In this blog post by Jeremy from the AWS team, he talks about a hypothetical situation where he is a linguistics researcher that works with the Balti language of northern Pakistan.
The reason that Jeremy picked this language is because it had some recent collation changes, which we'll talk more about in a moment. In order to do the linguistics research work here, Jeremy sets up a new EC2 instance with Ubuntu and installs Postgres 15.
An important aspect is that Jeremy chooses the ICU collation provider. In his article, Jeremy inserts some test data into the database and then is able to run some queries. He poses the question: “What if I want to scale this out?” So he adds a hot standby to his setup that is replicating from the primary.

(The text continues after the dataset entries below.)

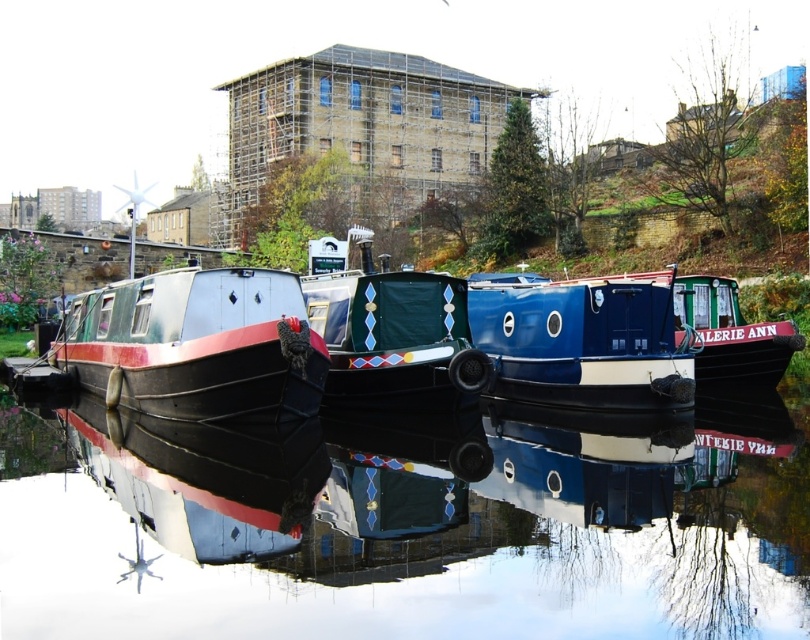 Question: Is matte blue and white boat at center bigger than green matte boat at center?

Choices:
 (A) no
 (B) yes

Answer: (B)

Question: Where is matte black boat at left located in relation to blue glossy boat at center in the image?

Choices:
 (A) below
 (B) above

Answer: (A)

Question: Does matte black boat at left come in front of blue glossy boat at center?

Choices:
 (A) yes
 (B) no

Answer: (A)

Question: Which point is farther from the camera taking this photo?

Choices:
 (A) (18, 554)
 (B) (625, 307)
 (C) (175, 301)
 (D) (714, 381)

Answer: (D)

Question: Which point is farther to the camera?

Choices:
 (A) matte blue and white boat at center
 (B) blue glossy boat at center
 (C) glossy black water at center

Answer: (B)

Question: Which of the following is the closest to the observer?

Choices:
 (A) (518, 444)
 (B) (369, 316)

Answer: (A) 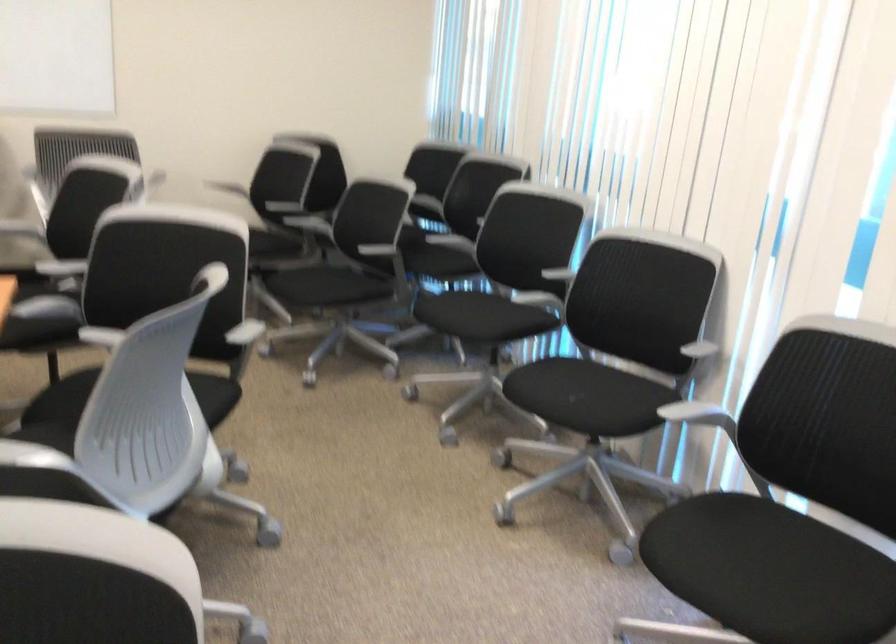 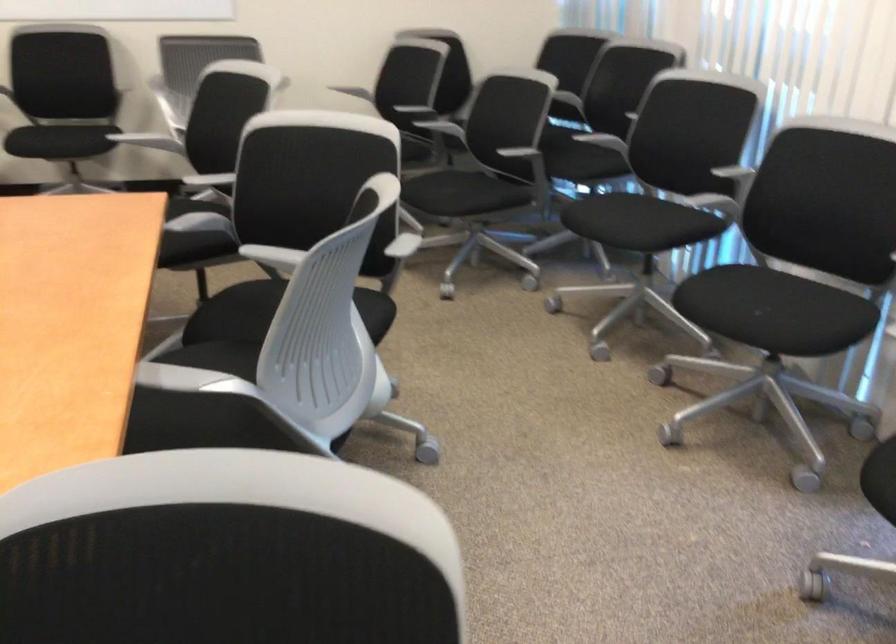 Find the pixel in the second image that matches pixel 584 402 in the first image.

(771, 310) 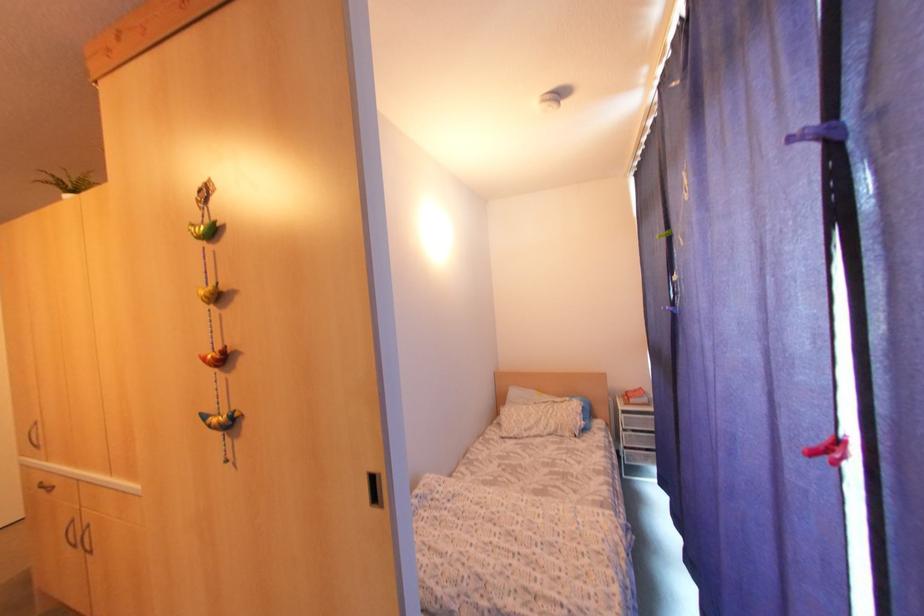 What do you see at coordinates (33, 435) in the screenshot?
I see `a cabinet door handle` at bounding box center [33, 435].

An important note here is that he uses Ubuntu LTS for the hot standby and he uses the same Postgres version. Now, queries are faster, but then he discovers a problem.
He's horrified to discover that his hot standby here seems to have lost a huge amount of data. He's running COUNT(*) and then, suddenly, on the hot standby, it's not returning any data!
On the primary, everything looks fine, so he stops using the hot standby server because clearly there is some kind of problem. Luckily, the primary is still safe. This is something that you can replicate yourself if you follow Jeremy's instructions.
The main thing to understand is the reason that this data seemingly was lost is because of a difference in the Ubuntu release that Jeremy used here.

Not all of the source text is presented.